While Dahan was always careful about reaching an understanding between the committee’s interests and the municipality’s administration, it seems that the days of quiet and discreet negotiations are over. Avraham has made it clear that the interests of more than 8,000 employees cannot always be attained through a gentlemen’s agreement but in some cases may have to be accomplished through sanctions and perhaps even strikes. Time will tell.
Elections take two
Last week’s city council meeting about the Shabbat issues in the city was particularly stormy. The issue of mini markets being open on Shabbat and the struggle over the pluralistic character of Kiryat Hayovel were at the center of the council’s agenda. In retaliation for the decision of the Yuvalim local council and community center in Kiryat Hayovel, the haredim requested that all Yuvalim administration and board members be dismissed.
At the end of the session, the council voted to set a date for the elections of a board at Yuvalim, which had never held elections, for fear that the haredi residents would come well organized and take over the administration of the neighborhood council.
The elections will be held in June, and both sides are preparing for it.
Saving grace
Legendary Jerusalem mayor Teddy Kollek is still remembered and revered.
The city’s preservation committee, headed by Deputy Mayor Tamir Nir (Yerushalmim), decided last week that Kollek’s house in Rehavia would be classified as a landmark building. This is an interesting decision, as the structure itself has no particular historical or architectural importance, except for its famed occupant. The decision was made following a request submitted by Kollek’s children, who had grown up in the house.
To that end, Nir invoked one of the international rules of preservation, which states that if there are no architectural reasons to warrant preservation, a historical link – such as the house belonging to a well-known personality – can justify preservation.
The decision doesn’t mean that additions cannot be made to the existing structure, but they would have to be done according to the rules of preservation.
Zionism vs BDS
At a recent meeting at the Begin Heritage Center presided over by Ambassador to the UN Danny Danon, a program to counter anti-Zionism and the Boycott, Divestment and Sanctions movement was presented to the public.
Four hundred attendees heard about the various expressions of anti-Zionism (which the World Zionist Organization includes as a form of anti-Semitism) and the proposed ways to fight back. A cyber center, new toolboxes, training of hundreds of young emissaries and a project to open at least 100 Hebrew classes in Jewish communities across Europe and the US were among the many proposals presented.
Some of the projects were accepted following the findings of an extensive survey conducted by the WZO and presented at the meeting by its deputy president, Yaakov Haguel. According to the survey, 59 percent of Israelis are afraid to travel abroad; 65% conceal any sign of being Jewish and/ or Israeli; 25% fear another Holocaust; and 24% are not sure that Israel will continue to exist.
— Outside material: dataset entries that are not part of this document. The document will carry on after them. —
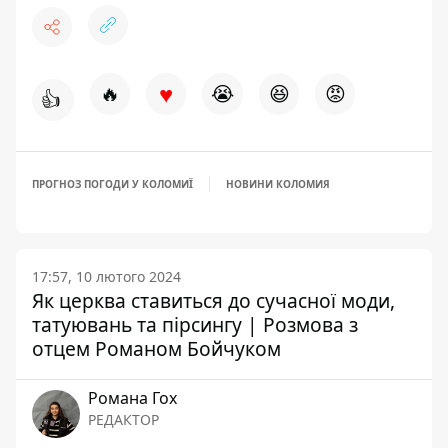
♥
🔥
😭
😆
😡
👍
ПРОГНОЗ ПОГОДИ У КОЛОМИЇ
НОВИНИ КОЛОМИЯ
17:57, 10 лютого 2024
Як церква ставиться до сучасної моди,
татуювань та пірсингу | Розмова з
отцем Романом Бойчуком
Романа Гох
РЕДАКТОР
ZAKA at the United Nations
As of this month ZAKA, the organization founded by Yehuda Meshi-Zahav during the second intifada to rescue and recover victims of terrorist attacks, has become a recognized organization by the United Nations.
ZAKA will be now an official consulting and observer agent at the UN. In 2009 the UN recognized ZAKA as an international organization, a non-governmental body that works within the framework of the UN Constitution.
That was not an easy feat to achieve. Twice in the past few years the UN rejected ZAKA’s application and, instead, recognized a rescue organization controlled by Hamas.
But now the change has finally come, and a UN committee comprised of 19 countries, including Iran, Sudan, Pakistan and Turkey, has agreed to recognize ZAKA.